All indications point to a lack of available sockets. Are you sure that only 6 are in TIME_WAIT status? If you're running so many download operations it's very likely that netstat overruns your terminal buffer. I find that netstat stat overruns my terminal during normal useage periods.
The solution is to either modify the code to reuse sockets. Or introduce a timeout. It also wouldn't hurt to keep track of how many open sockets you have. To optimize waiting. The default timeout on Windows XP is 120 seconds. so you want to sleep for at least that long if you run out of sockets. Unfortunately it doesn't look like there's an easy way to check from Python when a socket has closed and left the TIME_WAIT status.
Given the asynchronous nature of the requests and timeouts, the best way to do this might be in a thread. Make each threat sleep for 2 minutes before it finishes. You can either use a Semaphore or limit the number of active threads to ensure that you don't run out of sockets.
Here's how I'd handle it. You might want to add an exception clause to the inner try block of the fetch section, to warn you about failed fetches.
import time
import threading
import Queue
# assumes url_queue is a Queue object populated with tuples in the form of(url_to_fetch, temp_file)
# also assumes that TotalUrls is the size of the queue before any threads are started.

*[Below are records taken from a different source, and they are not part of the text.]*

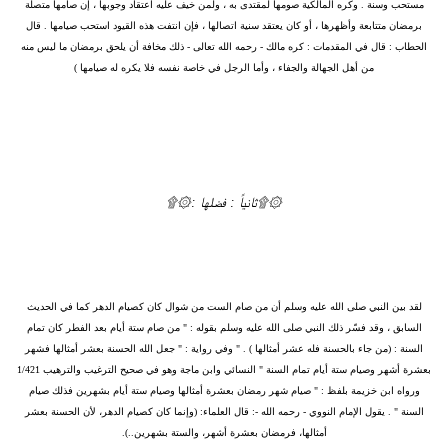
مستحب وسنة . وكره المالكية صومها لمقتدى به ، ولمن خيف عليه اعتقاد وجوبها ، إن صامها متصلة
برمضان متتابعة وأظهرها ، أو كان يعتقد سنية اتصالها ، فإن انتفت هذه القيود استحب صيامها . قال
الحطاب : قال في المقدمات : كره مالك - رحمه الله تعالى - ذلك مخافة أن يلحق برمضان ما ليس منه
من أهل الجهالة والجفاء ، وأما الرجل في خاصة نفسه فلا يكره له صيامها )
۞۩ثانياً : فضلها :۞۩
لقد بين النبي صلى الله عليه وسلم أن من صام الست من شوال كان كصيام الدهر كما في الحديث
السابق ، وقد فسّر ذلك النبي صلى الله عليه وسلم بقوله : " من صام ستة أيام بعد الفطر كان تمام
السنة : (من جاء بالحسنة فله عشر أمثالها ) . " وفي رواية : " جعل الله الحسنة بعشر أمثالها فشهر
بعشرة أشهر وصيام ستة أيام تمام السنة " النسائي وابن ماجة وهو في صحيح الترغيب والترهيب 1/421
ورواه ابن خزيمة بلفظ : " صيام شهر رمضان بعشرة أمثالها وصيام ستة أيام بشهرين فذلك صيام
السنة " . يقول الإمام النووي - رحمه الله -: قال العلماء: (وإنما كان كصيام الدهر، لأن الحسنة بعشر
أمثالها، فرمضان بعشرة أشهر، والستة بشهرين..).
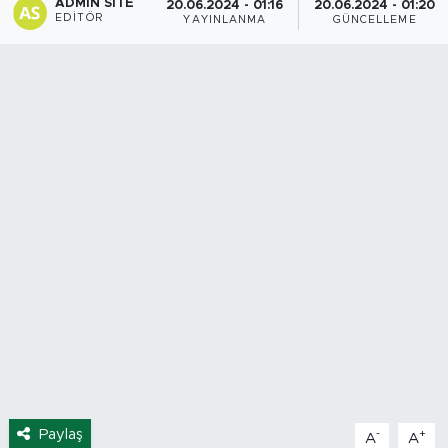
ADMIN SITE
20.06.2024 - 01:16
20.06.2024 - 01:20
EDITÖR
YAYINLANMA
GÜNCELLEME
Spor
Yaşam
Sağlık
Eğitim
Ekonomi
Hava Durumu
Tavz Der
Bingöl Kaza Haberleri
Paylaş
-
+
A
A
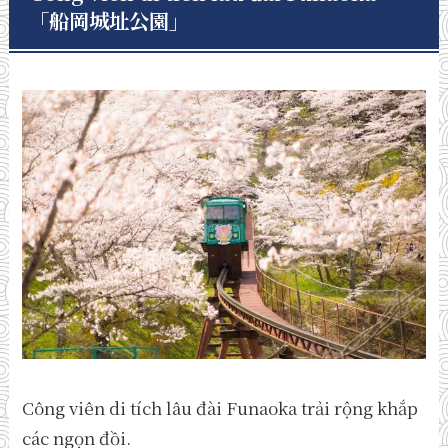
「船岡城址公園
」
Công viên di tích lâu đài Funaoka trải rộng khắp
các ngọn đồi.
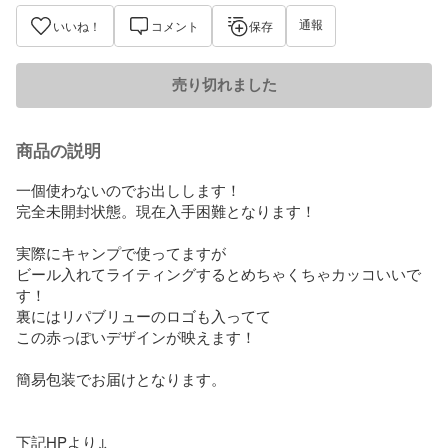
通報
いいね！
コメント
保存
売り切れました
商品の説明
一個使わないのでお出しします！

完全未開封状態。現在入手困難となります！

実際にキャンプで使ってますが

ビール入れてライティングするとめちゃくちゃカッコいいで
す！

裏にはリパブリューのロゴも入ってて

この赤っぽいデザインが映えます！

簡易包装でお届けとなります。

下記HPより↓
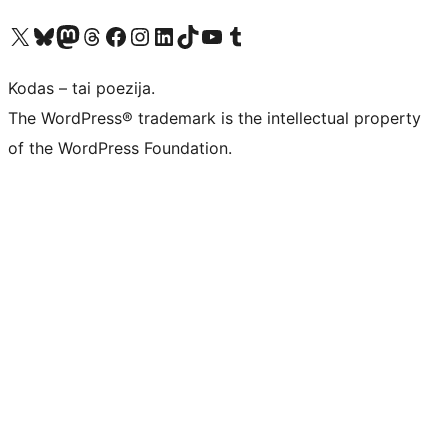
Visit our X (formerly Twitter) account
Apsilankykite mūsų Bluesky paskyroje
Visit our Mastodon account
Apsilankykite mūsų Threads paskyroje
Visit our Facebook page
Visit our Instagram account
Visit our LinkedIn account
Apsilankykite mūsų TikTok paskyroje
Visit our YouTube channel
Apsilankykite mūsų Tumblr paskyroje
Kodas – tai poezija.
The WordPress® trademark is the intellectual property
of the WordPress Foundation.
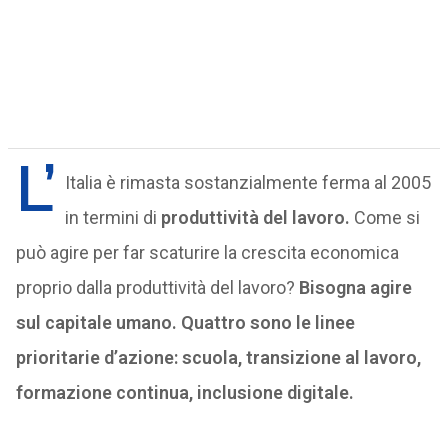
L’
Italia è rimasta sostanzialmente ferma al 2005
in termini di
produttività del lavoro.
Come si
può agire per far scaturire la crescita economica
proprio dalla produttività del lavoro?
Bisogna agire
sul capitale umano. Quattro sono le linee
prioritarie d’azione: scuola, transizione al lavoro,
formazione continua, inclusione digitale.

class urlfetcher(threading.Thread)
def __init__ (self, queue)
Thread.__init__(self)
self.queue = queue
def run(self)
try: # needed to handle empty exception raised by an empty queue.
file_remote_path, temp_file_path = self.queue.get()
request = urllib2.Request(file_remote_path)
opener = urllib2.build_opener()
datastream = opener.open(request)
outfileobj = open(temp_file_path, 'wb')
try:
while True:
chunk = datastream.read(CHUNK_SIZE)
if chunk == '':
break
else:
outfileobj.write(chunk)
finally:
outfileobj = outfileobj.close()
datastream.close()
time.sleep(120)
self.queue.task_done()
elsewhere:
while url_queue.size() < TotalUrls: # hard limit of available ports.
if threading.active_threads() < 3975: # Hard limit of available ports
t = urlFetcher(url_queue)
t.start()
else:
time.sleep(2)
url_queue.join()
Sorry, my python is a little rusty, so I wouldn't be surprised if I missed something.